**EXERCISE OBJECTIVE**
Leave every entry as it is and write the data out in full.

**DATA**
☆ ☆ ☆

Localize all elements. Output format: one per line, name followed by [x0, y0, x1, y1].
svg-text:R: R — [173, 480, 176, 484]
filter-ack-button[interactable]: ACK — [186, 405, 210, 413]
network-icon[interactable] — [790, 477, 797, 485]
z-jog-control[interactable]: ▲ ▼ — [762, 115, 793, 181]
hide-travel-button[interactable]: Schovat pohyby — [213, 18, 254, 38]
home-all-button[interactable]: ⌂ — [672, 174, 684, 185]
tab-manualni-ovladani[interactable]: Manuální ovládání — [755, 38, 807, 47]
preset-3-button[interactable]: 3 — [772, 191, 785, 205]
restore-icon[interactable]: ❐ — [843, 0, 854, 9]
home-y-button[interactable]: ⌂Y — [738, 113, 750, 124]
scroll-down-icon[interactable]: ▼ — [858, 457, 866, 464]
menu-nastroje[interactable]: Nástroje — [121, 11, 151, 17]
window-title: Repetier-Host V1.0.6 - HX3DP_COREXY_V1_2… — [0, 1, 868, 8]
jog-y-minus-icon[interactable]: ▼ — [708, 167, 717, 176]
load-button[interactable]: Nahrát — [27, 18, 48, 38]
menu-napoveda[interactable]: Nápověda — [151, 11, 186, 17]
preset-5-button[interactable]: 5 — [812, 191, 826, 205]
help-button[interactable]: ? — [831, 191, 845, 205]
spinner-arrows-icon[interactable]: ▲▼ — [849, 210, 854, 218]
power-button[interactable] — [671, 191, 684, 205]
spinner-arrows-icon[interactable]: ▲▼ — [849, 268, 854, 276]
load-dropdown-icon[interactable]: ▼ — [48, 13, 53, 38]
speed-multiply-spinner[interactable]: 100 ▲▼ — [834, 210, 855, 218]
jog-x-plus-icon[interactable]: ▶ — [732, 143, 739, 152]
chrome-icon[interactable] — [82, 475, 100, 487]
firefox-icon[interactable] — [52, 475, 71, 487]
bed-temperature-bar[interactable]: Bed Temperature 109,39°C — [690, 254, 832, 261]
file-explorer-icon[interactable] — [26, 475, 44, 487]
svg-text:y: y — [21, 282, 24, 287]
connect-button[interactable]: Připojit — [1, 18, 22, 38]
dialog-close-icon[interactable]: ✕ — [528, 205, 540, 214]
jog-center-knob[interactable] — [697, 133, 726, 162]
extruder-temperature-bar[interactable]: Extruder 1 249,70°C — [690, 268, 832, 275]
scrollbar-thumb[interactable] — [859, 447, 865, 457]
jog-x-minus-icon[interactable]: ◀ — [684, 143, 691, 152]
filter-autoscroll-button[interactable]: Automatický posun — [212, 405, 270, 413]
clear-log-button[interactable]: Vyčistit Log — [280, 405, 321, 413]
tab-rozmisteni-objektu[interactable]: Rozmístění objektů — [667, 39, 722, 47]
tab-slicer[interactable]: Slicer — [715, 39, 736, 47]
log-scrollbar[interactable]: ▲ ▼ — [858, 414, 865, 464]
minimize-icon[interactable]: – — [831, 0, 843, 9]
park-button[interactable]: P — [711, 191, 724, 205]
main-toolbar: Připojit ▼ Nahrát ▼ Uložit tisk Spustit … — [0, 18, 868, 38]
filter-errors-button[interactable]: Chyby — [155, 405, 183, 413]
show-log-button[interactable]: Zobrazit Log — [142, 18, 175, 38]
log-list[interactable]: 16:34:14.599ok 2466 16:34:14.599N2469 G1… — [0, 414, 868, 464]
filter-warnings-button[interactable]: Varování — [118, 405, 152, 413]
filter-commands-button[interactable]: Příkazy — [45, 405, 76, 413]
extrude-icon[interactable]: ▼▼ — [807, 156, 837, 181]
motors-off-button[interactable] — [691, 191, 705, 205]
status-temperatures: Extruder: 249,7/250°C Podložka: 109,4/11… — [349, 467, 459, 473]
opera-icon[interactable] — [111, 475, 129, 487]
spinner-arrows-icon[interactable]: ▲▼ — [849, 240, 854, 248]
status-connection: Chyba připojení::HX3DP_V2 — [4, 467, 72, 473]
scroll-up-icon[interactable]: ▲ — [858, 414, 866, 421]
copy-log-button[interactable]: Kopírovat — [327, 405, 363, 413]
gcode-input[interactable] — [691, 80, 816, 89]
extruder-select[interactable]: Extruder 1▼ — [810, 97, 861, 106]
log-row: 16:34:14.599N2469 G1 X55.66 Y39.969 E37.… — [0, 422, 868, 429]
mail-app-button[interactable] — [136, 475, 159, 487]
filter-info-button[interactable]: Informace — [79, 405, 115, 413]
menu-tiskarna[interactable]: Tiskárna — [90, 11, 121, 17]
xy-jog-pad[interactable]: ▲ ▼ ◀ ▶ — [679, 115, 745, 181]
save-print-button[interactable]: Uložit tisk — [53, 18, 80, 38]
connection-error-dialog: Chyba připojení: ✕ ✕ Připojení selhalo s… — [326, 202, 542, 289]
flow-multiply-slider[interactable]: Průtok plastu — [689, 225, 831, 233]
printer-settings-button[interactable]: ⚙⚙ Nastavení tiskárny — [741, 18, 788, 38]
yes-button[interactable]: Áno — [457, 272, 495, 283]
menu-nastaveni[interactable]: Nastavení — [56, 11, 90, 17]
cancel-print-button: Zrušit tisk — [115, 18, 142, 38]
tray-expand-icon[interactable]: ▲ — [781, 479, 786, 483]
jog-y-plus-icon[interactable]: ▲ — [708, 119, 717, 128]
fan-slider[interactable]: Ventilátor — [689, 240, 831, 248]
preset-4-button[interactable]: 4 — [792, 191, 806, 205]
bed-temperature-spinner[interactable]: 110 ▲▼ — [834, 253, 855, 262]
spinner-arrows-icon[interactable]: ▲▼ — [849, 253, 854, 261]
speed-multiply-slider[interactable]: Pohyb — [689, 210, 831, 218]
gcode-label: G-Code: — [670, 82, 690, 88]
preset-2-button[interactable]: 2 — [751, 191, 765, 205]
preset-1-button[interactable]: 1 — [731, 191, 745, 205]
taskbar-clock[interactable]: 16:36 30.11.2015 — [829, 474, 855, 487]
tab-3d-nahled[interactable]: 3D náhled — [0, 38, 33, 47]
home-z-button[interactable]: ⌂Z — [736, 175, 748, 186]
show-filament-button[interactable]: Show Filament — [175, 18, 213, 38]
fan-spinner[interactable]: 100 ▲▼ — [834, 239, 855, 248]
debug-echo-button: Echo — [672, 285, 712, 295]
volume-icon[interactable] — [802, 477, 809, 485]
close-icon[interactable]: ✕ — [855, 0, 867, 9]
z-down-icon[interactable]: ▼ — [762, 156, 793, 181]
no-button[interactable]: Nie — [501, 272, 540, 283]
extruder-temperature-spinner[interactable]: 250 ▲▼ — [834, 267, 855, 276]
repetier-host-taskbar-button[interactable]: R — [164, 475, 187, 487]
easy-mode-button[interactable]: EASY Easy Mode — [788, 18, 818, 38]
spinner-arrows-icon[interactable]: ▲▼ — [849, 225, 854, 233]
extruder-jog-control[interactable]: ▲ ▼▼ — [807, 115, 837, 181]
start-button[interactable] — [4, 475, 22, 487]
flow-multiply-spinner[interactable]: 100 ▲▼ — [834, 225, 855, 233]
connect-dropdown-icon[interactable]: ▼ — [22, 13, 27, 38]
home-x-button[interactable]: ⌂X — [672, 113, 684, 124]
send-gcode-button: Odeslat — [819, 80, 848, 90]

☆ ☆ ☆

**RESULT OF THE EXERCISE**
Localize all elements. Output format: one per line, name followed by [x0, y0, x1, y1].
svg-text:R: R — [173, 480, 176, 484]
filter-ack-button[interactable]: ACK — [186, 405, 210, 413]
network-icon[interactable] — [790, 477, 797, 485]
z-jog-control[interactable]: ▲ ▼ — [762, 115, 793, 181]
hide-travel-button[interactable]: Schovat pohyby — [213, 18, 254, 38]
home-all-button[interactable]: ⌂ — [672, 174, 684, 185]
tab-manualni-ovladani[interactable]: Manuální ovládání — [755, 38, 807, 47]
preset-3-button[interactable]: 3 — [772, 191, 785, 205]
restore-icon[interactable]: ❐ — [843, 0, 854, 9]
home-y-button[interactable]: ⌂Y — [738, 113, 750, 124]
scroll-down-icon[interactable]: ▼ — [858, 457, 866, 464]
menu-nastroje[interactable]: Nástroje — [121, 11, 151, 17]
window-title: Repetier-Host V1.0.6 - HX3DP_COREXY_V1_2… — [0, 1, 868, 8]
jog-y-minus-icon[interactable]: ▼ — [708, 167, 717, 176]
load-button[interactable]: Nahrát — [27, 18, 48, 38]
menu-napoveda[interactable]: Nápověda — [151, 11, 186, 17]
preset-5-button[interactable]: 5 — [812, 191, 826, 205]
help-button[interactable]: ? — [831, 191, 845, 205]
spinner-arrows-icon[interactable]: ▲▼ — [849, 210, 854, 218]
power-button[interactable] — [671, 191, 684, 205]
spinner-arrows-icon[interactable]: ▲▼ — [849, 268, 854, 276]
load-dropdown-icon[interactable]: ▼ — [48, 13, 53, 38]
speed-multiply-spinner[interactable]: 100 ▲▼ — [834, 210, 855, 218]
jog-x-plus-icon[interactable]: ▶ — [732, 143, 739, 152]
chrome-icon[interactable] — [82, 475, 100, 487]
firefox-icon[interactable] — [52, 475, 71, 487]
bed-temperature-bar[interactable]: Bed Temperature 109,39°C — [690, 254, 832, 261]
file-explorer-icon[interactable] — [26, 475, 44, 487]
svg-text:y: y — [21, 282, 24, 287]
connect-button[interactable]: Připojit — [1, 18, 22, 38]
dialog-close-icon[interactable]: ✕ — [528, 205, 540, 214]
jog-center-knob[interactable] — [697, 133, 726, 162]
extruder-temperature-bar[interactable]: Extruder 1 249,70°C — [690, 268, 832, 275]
scrollbar-thumb[interactable] — [859, 447, 865, 457]
jog-x-minus-icon[interactable]: ◀ — [684, 143, 691, 152]
filter-autoscroll-button[interactable]: Automatický posun — [212, 405, 270, 413]
clear-log-button[interactable]: Vyčistit Log — [280, 405, 321, 413]
tab-rozmisteni-objektu[interactable]: Rozmístění objektů — [667, 39, 722, 47]
tab-slicer[interactable]: Slicer — [715, 39, 736, 47]
log-scrollbar[interactable]: ▲ ▼ — [858, 414, 865, 464]
minimize-icon[interactable]: – — [831, 0, 843, 9]
park-button[interactable]: P — [711, 191, 724, 205]
main-toolbar: Připojit ▼ Nahrát ▼ Uložit tisk Spustit … — [0, 18, 868, 38]
filter-errors-button[interactable]: Chyby — [155, 405, 183, 413]
show-log-button[interactable]: Zobrazit Log — [142, 18, 175, 38]
log-list[interactable]: 16:34:14.599ok 2466 16:34:14.599N2469 G1… — [0, 414, 868, 464]
filter-warnings-button[interactable]: Varování — [118, 405, 152, 413]
filter-commands-button[interactable]: Příkazy — [45, 405, 76, 413]
extrude-icon[interactable]: ▼▼ — [807, 156, 837, 181]
motors-off-button[interactable] — [691, 191, 705, 205]
status-temperatures: Extruder: 249,7/250°C Podložka: 109,4/11… — [349, 467, 459, 473]
opera-icon[interactable] — [111, 475, 129, 487]
spinner-arrows-icon[interactable]: ▲▼ — [849, 240, 854, 248]
status-connection: Chyba připojení::HX3DP_V2 — [4, 467, 72, 473]
scroll-up-icon[interactable]: ▲ — [858, 414, 866, 421]
copy-log-button[interactable]: Kopírovat — [327, 405, 363, 413]
gcode-input[interactable] — [691, 80, 816, 89]
extruder-select[interactable]: Extruder 1▼ — [810, 97, 861, 106]
log-row: 16:34:14.599N2469 G1 X55.66 Y39.969 E37.… — [0, 422, 868, 429]
mail-app-button[interactable] — [136, 475, 159, 487]
filter-info-button[interactable]: Informace — [79, 405, 115, 413]
menu-tiskarna[interactable]: Tiskárna — [90, 11, 121, 17]
xy-jog-pad[interactable]: ▲ ▼ ◀ ▶ — [679, 115, 745, 181]
save-print-button[interactable]: Uložit tisk — [53, 18, 80, 38]
connection-error-dialog: Chyba připojení: ✕ ✕ Připojení selhalo s… — [326, 202, 542, 289]
flow-multiply-slider[interactable]: Průtok plastu — [689, 225, 831, 233]
printer-settings-button[interactable]: ⚙⚙ Nastavení tiskárny — [741, 18, 788, 38]
yes-button[interactable]: Áno — [457, 272, 495, 283]
menu-nastaveni[interactable]: Nastavení — [56, 11, 90, 17]
cancel-print-button: Zrušit tisk — [115, 18, 142, 38]
tray-expand-icon[interactable]: ▲ — [781, 479, 786, 483]
jog-y-plus-icon[interactable]: ▲ — [708, 119, 717, 128]
fan-slider[interactable]: Ventilátor — [689, 240, 831, 248]
preset-4-button[interactable]: 4 — [792, 191, 806, 205]
bed-temperature-spinner[interactable]: 110 ▲▼ — [834, 253, 855, 262]
spinner-arrows-icon[interactable]: ▲▼ — [849, 253, 854, 261]
speed-multiply-slider[interactable]: Pohyb — [689, 210, 831, 218]
gcode-label: G-Code: — [670, 82, 690, 88]
preset-2-button[interactable]: 2 — [751, 191, 765, 205]
preset-1-button[interactable]: 1 — [731, 191, 745, 205]
taskbar-clock[interactable]: 16:36 30.11.2015 — [829, 474, 855, 487]
tab-3d-nahled[interactable]: 3D náhled — [0, 38, 33, 47]
home-z-button[interactable]: ⌂Z — [736, 175, 748, 186]
show-filament-button[interactable]: Show Filament — [175, 18, 213, 38]
fan-spinner[interactable]: 100 ▲▼ — [834, 239, 855, 248]
debug-echo-button: Echo — [672, 285, 712, 295]
volume-icon[interactable] — [802, 477, 809, 485]
close-icon[interactable]: ✕ — [855, 0, 867, 9]
z-down-icon[interactable]: ▼ — [762, 156, 793, 181]
no-button[interactable]: Nie — [501, 272, 540, 283]
extruder-temperature-spinner[interactable]: 250 ▲▼ — [834, 267, 855, 276]
repetier-host-taskbar-button[interactable]: R — [164, 475, 187, 487]
easy-mode-button[interactable]: EASY Easy Mode — [788, 18, 818, 38]
spinner-arrows-icon[interactable]: ▲▼ — [849, 225, 854, 233]
extruder-jog-control[interactable]: ▲ ▼▼ — [807, 115, 837, 181]
start-button[interactable] — [4, 475, 22, 487]
flow-multiply-spinner[interactable]: 100 ▲▼ — [834, 225, 855, 233]
connect-dropdown-icon[interactable]: ▼ — [22, 13, 27, 38]
home-x-button[interactable]: ⌂X — [672, 113, 684, 124]
send-gcode-button: Odeslat — [819, 80, 848, 90]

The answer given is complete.